PITTSBURGH, OCT. 25 -- Mario Lemieux is undergoing treatment for a rare, potentially career-threatening bone infection that can cause severe pain, but he is recovering quickly and should be able to play again, his doctor said today.

Pittsburgh Penguins orthopedist Charles Burke said "it is way too early" to speculate that Lemieux's career is in danger and he challenged published reports that the all-star center has a serious bone disease.

In a copyright story today, the Pittsburgh Press quoted doctors as saying the two-time NHL scoring champion had a form of vertebral osteomyelitis, which damages the bony portion of the spine. The condition can cause debilitating, even crippling pain.

Osteomyelitis can be a serious condition, but Burke has hesitated to use its formal name because, he said, "It isn't a disease, it's an infection. Mario has what we've said all along, a disk infection that has affected the bone.

"Nothing has changed. Using a formal, strict medical interpretation can be confusing and misleading."

The infection is in Lemieux's fourth lumbar (lower back) vertebra, an area in which he had surgery in July to remove part of a herniated disk. Doctors are not certain whether the infection resulted from the surgery or from a flu-like condition Lemieux developed several weeks later.

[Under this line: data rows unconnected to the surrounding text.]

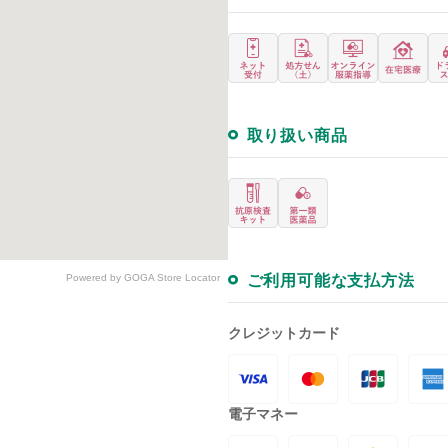
取り扱い商品
ご利用可能な支払方法
Powered by GOGA Store Locator
クレジットカード
電子マネー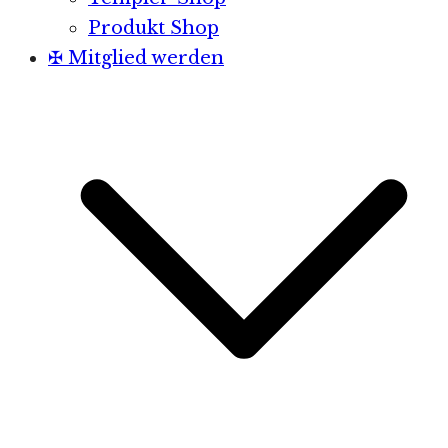
Produkt Shop
✠ Mitglied werden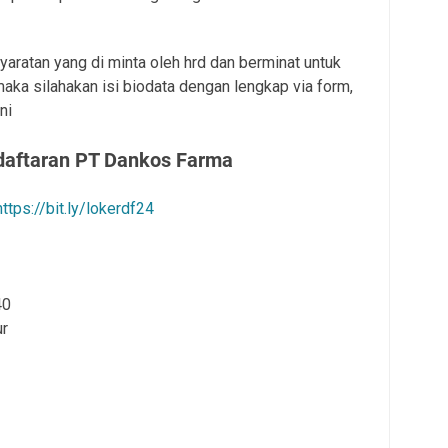
aratan yang di minta oleh hrd dan berminat untuk
ka silahakan isi biodata dengan lengkap via form,
ni
daftaran PT Dankos Farma
https://bit.ly/lokerdf24
40
ur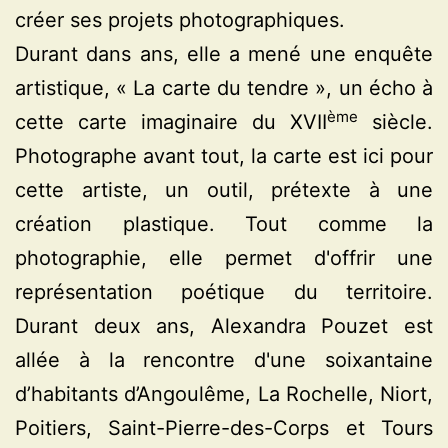
créer ses projets photographiques.
Durant dans ans, elle a mené une enquête
artistique, « La carte du tendre », un écho à
ème
cette carte imaginaire du XVII
siècle.
Photographe avant tout, la carte est ici pour
cette artiste, un outil, prétexte à une
création plastique. Tout comme la
photographie, elle permet d'offrir une
représentation poétique du territoire.
Durant deux ans, Alexandra Pouzet est
allée à la rencontre d'une soixantaine
d’habitants d’Angoulême, La Rochelle, Niort,
Poitiers, Saint-Pierre-des-Corps et Tours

Burke prefers to call Lemieux's condition diskitis, an infection that begins in the tissue and cartilage and becomes more serious if it affects the bone.

"He doesn't have a rare disease," Burke said. "It may be rare statistically, but we see it all the time. That's why we know how to treat it. It is slow-growing and invades and grows along . . . the better word to use is inflammation."

The problem is not directly with the infection, which is being treated by antibiotics, but the damage it leaves behind, Burke said. Tests so far have shown a "very small" amount of damage.

"The amount {of infection} will determine how he does in the future," Burke said. "If it doesn't heal completely, he could have real problems . . . but if it heals, he could be 100 percent. Nobody knows. It's too early to make predictions."